Dear Care and Feeding,
Early in the pandemic, my neighbors did not go near each other. As the months went by, they loosened their restrictions and our kids began playing together. I have one young child. Somehow, my house became the hangout. I am working from home, but the key word is working—I still need to work. Every single day, up to three children show up at my house.

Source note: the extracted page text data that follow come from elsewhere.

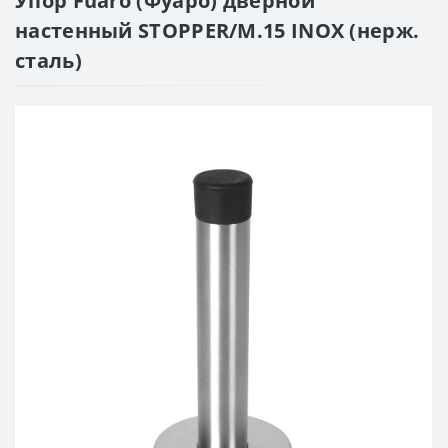
Упор Fuaro (Фуаро) дверной
настенный STOPPER/M.15 INOX (нерж.
сталь)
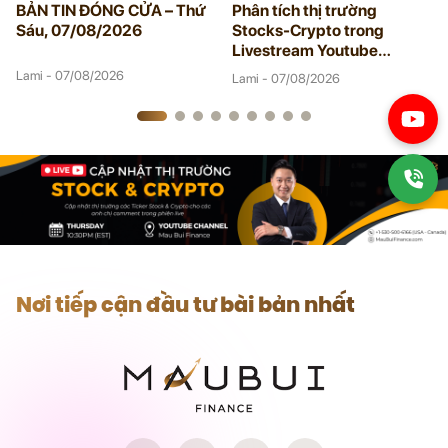
BẢN TIN ĐÓNG CỬA – Thứ
Phân tích thị trường
Sáu, 07/08/2026
Stocks-Crypto trong
Livestream Youtube
08/06/2026
Lami - 07/08/2026
Lami - 07/08/2026
Nơi tiếp cận đầu tư bài bản nhất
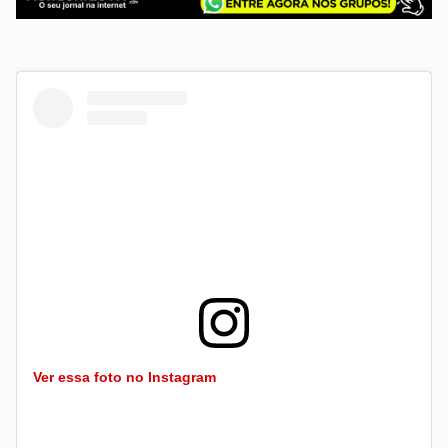
Ver essa foto no Instagram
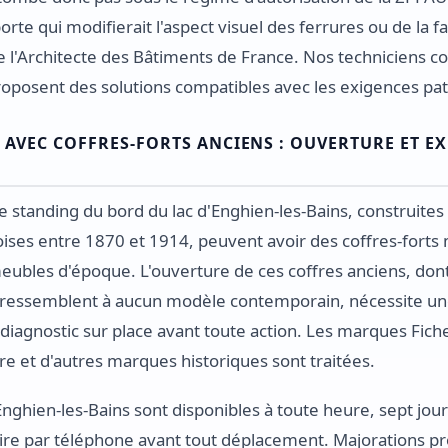
orte qui modifierait l'aspect visuel des ferrures ou de la 
de l'Architecte des Bâtiments de France. Nos techniciens c
roposent des solutions compatibles avec les exigences pa
C AVEC COFFRES-FORTS ANCIENS : OUVERTURE ET EX
standing du bord du lac d'Enghien-les-Bains, construites
ises entre 1870 et 1914, peuvent avoir des coffres-forts
eubles d'époque. L'ouverture de ces coffres anciens, dont
essemblent à aucun modèle contemporain, nécessite un
 diagnostic sur place avant toute action. Les marques Fic
 et d'autres marques historiques sont traitées.
nghien-les-Bains sont disponibles à toute heure, sept jour
aire par téléphone avant tout déplacement. Majorations p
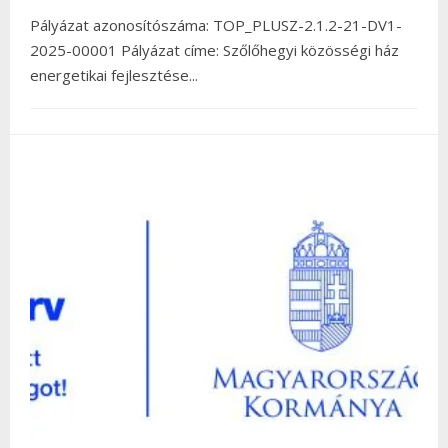
Pályázat azonosítószáma: TOP_PLUSZ-2.1.2-21-DV1-
2025-00001 Pályázat címe: Szőlőhegyi közösségi ház
energetikai fejlesztése
...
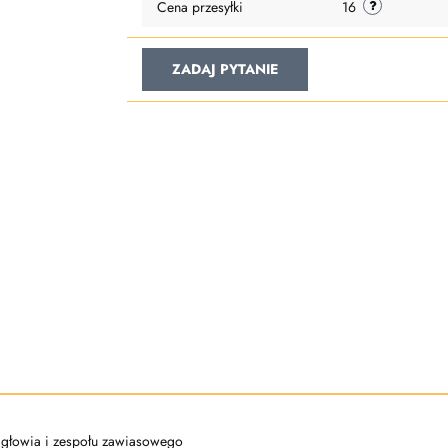
Cena przesyłki
16
ZADAJ PYTANIE
 nagłowia i zespołu zawiasowego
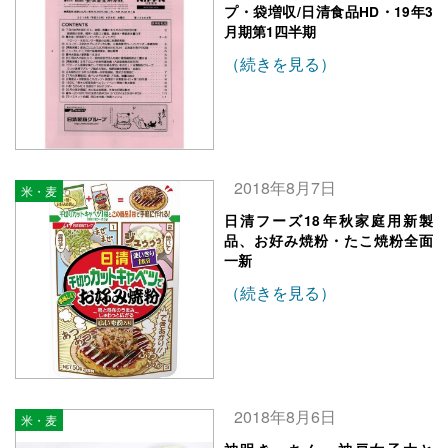
プ・袋増収/日清食品HD・19年3
月期第1四半期
（続きを見る）
2018年8月7日
米・麦
日清フーズ18年秋家庭用新製
品、お好み焼粉・たこ焼粉全面
一新
（続きを見る）
2018年8月6日
米・麦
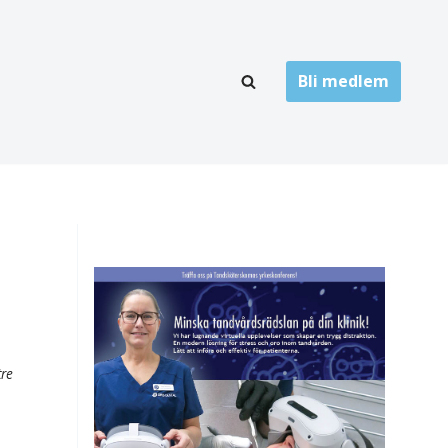
Bli medlem
LÄNKARKIV
oner
Folktandvård
Privat tandvård
Högskolor
onti
Landsting
Övrigt
tre
ch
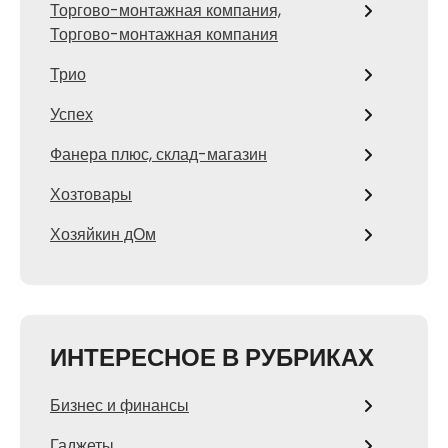
Торгово-монтажная компания,
Торгово-монтажная компания
Трио
Успех
Фанера плюс, склад-магазин
Хозтовары
Хозяйкин дОм
ИНТЕРЕСНОЕ В РУБРИКАХ
Бизнес и финансы
Гаджеты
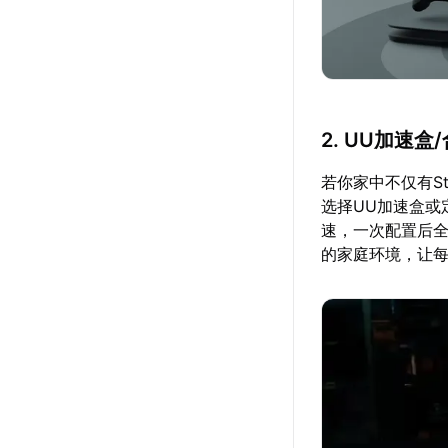
2. UU加速
若你家中不仅有Ste
选择UU加速盒或
速，一次配置后
的家庭环境，让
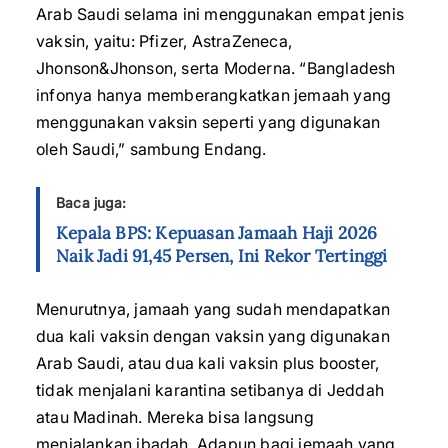
Arab Saudi selama ini menggunakan empat jenis
vaksin, yaitu: Pfizer, AstraZeneca,
Jhonson&Jhonson, serta Moderna. “Bangladesh
infonya hanya memberangkatkan jemaah yang
menggunakan vaksin seperti yang digunakan
oleh Saudi,” sambung Endang.
Baca juga:
Kepala BPS: Kepuasan Jamaah Haji 2026
Naik Jadi 91,45 Persen, Ini Rekor Tertinggi
Menurutnya, jamaah yang sudah mendapatkan
dua kali vaksin dengan vaksin yang digunakan
Arab Saudi, atau dua kali vaksin plus booster,
tidak menjalani karantina setibanya di Jeddah
atau Madinah. Mereka bisa langsung
menjalankan ibadah. Adapun bagi jemaah yang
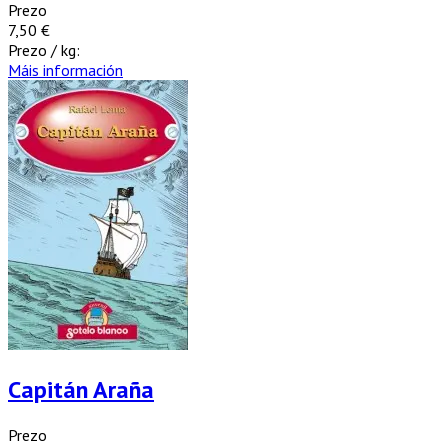
Prezo
7,50 €
Prezo / kg:
Máis información
Capitán Araña
Prezo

They want lunch and snacks. They use up my craft supplies, dirty every dish, and make huge messes. They stay here for six or seven hours, and their parents never check in or respond when I contact them. When I walk them home, they end up right back here, stay for dinner, and sometimes overnight. I have a lot going on in my own life, including the recent loss of my spouse. I have told these parents this. I don’t have the emotional or financial bandwidth to keep this up, and the other parents don’t seem to care. I don’t know what to do anymore.
— Neighborhood Nanny Not by Choice
Dear Neighborhood Nanny,
Of course you cannot deal with this anymore—it should never have been expected of or forced on you in the first place! I would really like to talk (“talk”) to those other parents; that you have not (I assume) left angry notes and glitter bombs in their mailboxes is a testament to your enormous patience. I’m so sorry you have to endure such inconvenience and presumption during a pandemic, as you grieve for your spouse.
I know you have already tried talking to the neighbor kids’ parents. If you decide to try one more time, feel free to be very blunt about why this situation cannot go on—e.G., “I really need to be able to work, and I don’t have the time or resources to care for and feed your children all day.” And then draw a clear line for them: “From now on, if your kids show up at our door while I’m working, I won’t be able to let them in.”
You shouldn’t have to be so firm—these parents should know better already, but obviously they lack both logic and empathy. It’s depressingly clear that you can’t control their behavior, so regardless of the words you choose, it’s your follow-through that will likely prove most important. Don’t let any of these kids in your house if they show up unannounced. Don’t feel a second’s guilt about turning them away from your door. “Sorry, Billy, you’ll have to go back home,” etc.